I wrote about the Cassini mission at Saturn near the beginning of my science writing career, and ever since then I’ve been on the mission’s email list. I get updates whenever Cassini takes cool new photos, and this past summer, I found out ahead of time that the spacecraft would be turning around to take a picture of Earth on July 19, 2013. I was in the car at the appointed time, but I opened the window, and waved at the sky.

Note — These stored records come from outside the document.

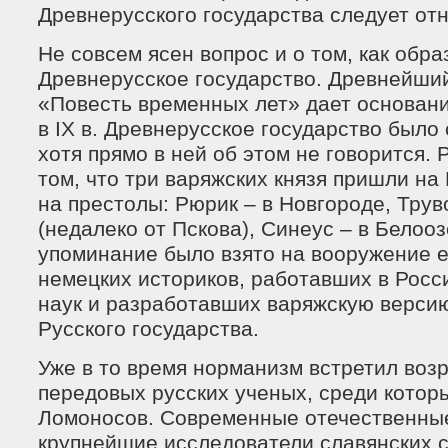
Древнерусского государства следует отно
Не совсем ясен вопрос и о том, как обр
Древнерусское государство. Древнейши
«Повесть временных лет» дает основани
в IX в. Древнерусское государство было
хотя прямо в ней об этом не говорится. 
том, что три варяжских князя пришли на Р
на престолы: Рюрик – в Новгороде, Трув
(недалеко от Пскова), Синеус – в Белоо
упоминание было взято на вооружение ещ
немецких историков, работавших в Росс
наук и разработавших варяжскую верси
Русского государства.
Уже в то время норманизм встретил воз
передовых русских ученых, среди котор
Ломоносов. Современные отечественны
крупнейшие исследователи славянских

When Odyssey magazine decided to put together an issue on “the Earth from space,” I knew Cassini’s photo, titled “The Day the Earth Smiled” had to be included. It was great fun to learn about the process that allows a spacecraft a billion miles away to take pictures and send them back to Earth, but my favorite part of the article is that I got to quote Carl Sagan.

Wave-to-Saturn

Back in 1990, the Voyager 1 team took a picture of the Earth from space, called Pale Blue Dot. It’s much blurrier than the new Cassini photo, but it’s famous for what it meant, and for what Sagan said about it. I could only include a few lines in the article, but I’ve got plenty of room in this blog post. What he said is worth reading again and again:

“Look again at that dot. That’s here. That’s home. That’s us. On it everyone you love, everyone you know, everyone you ever heard of, every human being who ever was, lived out their lives. The aggregate of our joy and suffering, thousands of confident religions, ideologies, and economic doctrines, every hunter and forager, every hero and coward, every creator and destroyer of civilization, every king and peasant, every young couple in love, every mother and father, hopeful child, inventor and explorer, every teacher of morals, every corrupt politician, every “superstar,” every “supreme leader,” every saint and sinner in the history of our species lived there-on a mote of dust suspended in a sunbeam.

The Earth is a very small stage in a vast cosmic arena. Think of the endless cruelties visited by the inhabitants of one corner of this pixel on the scarcely distinguishable inhabitants of some other corner, how frequent their misunderstandings, how eager they are to kill one another, how fervent their hatreds. Think of the rivers of blood spilled by all those generals and emperors so that, in glory and triumph, they could become the momentary masters of a fraction of a dot.

Our posturings, our imagined self-importance, the delusion that we have some privileged position in the Universe, are challenged by this point of pale light. Our planet is a lonely speck in the great enveloping cosmic dark. In our obscurity, in all this vastness, there is no hint that help will come from elsewhere to save us from ourselves.

The Earth is the only world known so far to harbor life. There is nowhere else, at least in the near future, to which our species could migrate. Visit, yes. Settle, not yet. Like it or not, for the moment the Earth is where we make our stand.

It has been said that astronomy is a humbling and character-building experience. There is perhaps no better demonstration of the folly of human conceits than this distant image of our tiny world. To me, it underscores our responsibility to deal more kindly with one another, and to preserve and cherish the pale blue dot, the only home we’ve ever known.”